PDA

View Full Version : Monitoring helps avoid down time


kjkoster
08-11-2010, 13:16
Dear All,

This weekend we had a nice example of how monitoring averted unplanned downtime. The temperature of a set of disks started rising sharply. Interestingly the temperature went up on two machines and on none of the others. These two machines are both in the same server room, separate from the rest. Based on history I concluded that the air cooler in that room had gone dead (for the third time in two years). That turned out to be the case. Someone had switched it off by accident.
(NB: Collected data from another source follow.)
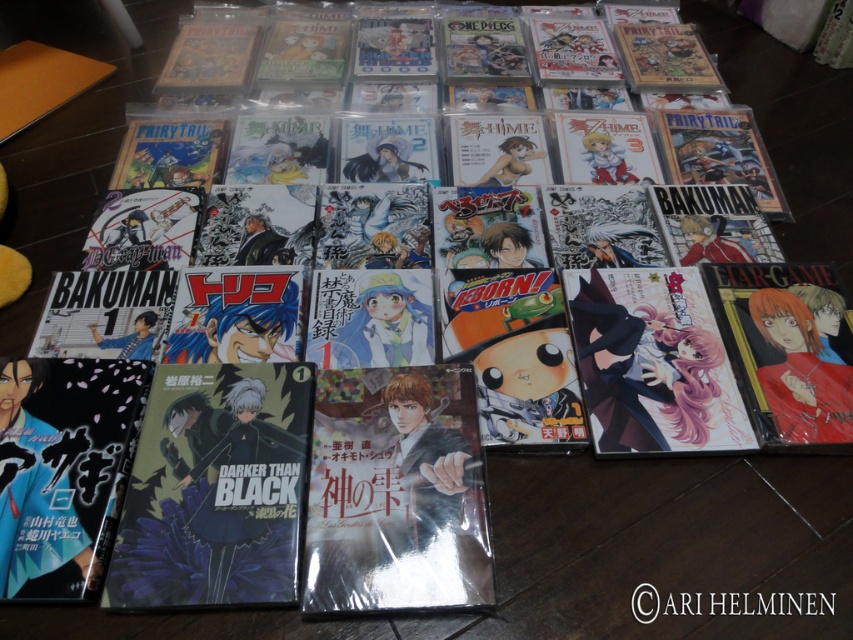 Does matte silver manga at center lie in front of matte black comic book at center?

No, matte silver manga at center is behind matte black comic book at center.

Does matte silver manga at center lie behind matte black comic book at center?

Yes, it is behind matte black comic book at center.

Does point (451, 444) come behind point (276, 433)?

Yes.

The width and height of the screenshot is (853, 640). Identify the location of matte silver manga at center. (395, 492).

Does matte black comic book at center appear on the left side of pink glossy manga at center-right?

Indeed, matte black comic book at center is positioned on the left side of pink glossy manga at center-right.

Is point (200, 445) closer to viewer compared to point (581, 294)?

That is True.

Find the location of `matte black comic book at center`. matte black comic book at center is located at coordinates (213, 490).

Does matte black manga at bottom left appear under pink glossy manga at center-right?

Indeed, matte black manga at bottom left is positioned under pink glossy manga at center-right.

Does point (6, 461) lie behind point (612, 312)?

No, it is not.

You are a GUI agent. You are given a task and a screenshot of the screen. Output one action in this format:
    pyautogui.click(x=<x>, y=<y>)
    Task: Click on the matte black manga at bottom left
    The image size is (853, 640).
    Given the screenshot: What is the action you would take?
    point(62,468) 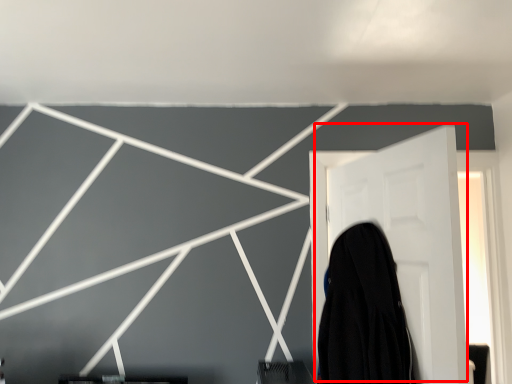 Question: Where is door (annotated by the red box) located in relation to garment in the image?

Choices:
 (A) right
 (B) left

Answer: (A) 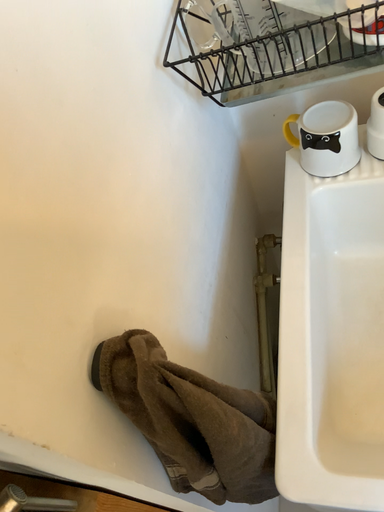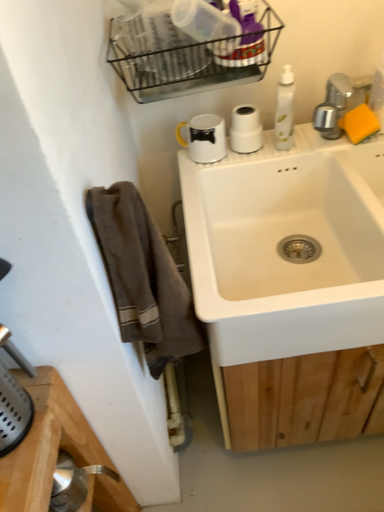 Question: How did the camera likely rotate when shooting the video?

Choices:
 (A) rotated right
 (B) rotated left

Answer: (A)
They switched it back on and the temperatures are almost nominal again.

This shows that 1) my ISP does not have any monitoring of their air conditioners in that room, and 2) They are not monitoring the temperature of their hardware.

Kees Jan

kjkoster
09-11-2010, 21:10
Dear All,

This just gets better and better. Turns out the airco broke the day after this happened. Again I had to inform my ISP and they had no idea. Good thing I have no production hardware hosted with them, only test machines.

Kees Jan

kjkoster
09-11-2010, 21:11
Dear All,

Oh, and they have a work-around: the door of the server room is barred open with a box. I don't know whether to laugh or cry.

Kees Jan

cfd
31-12-2010, 11:49
laugh or cry ? who cares at your ISP... they have a insurance for the hardware I guess ;)

kjkoster
31-12-2010, 11:55
Dear cfd,

*haha* I had not thought of it that way.

And to think that two years ago I actually had my production machine in that rack. What was I thinking?

Well, all my test machines are now in a different location. 24/7 access, remotely accessible power strip, hot/cold alleys, DNS servers on different subnets and locks on the rack doors that actually close.

Kees Jan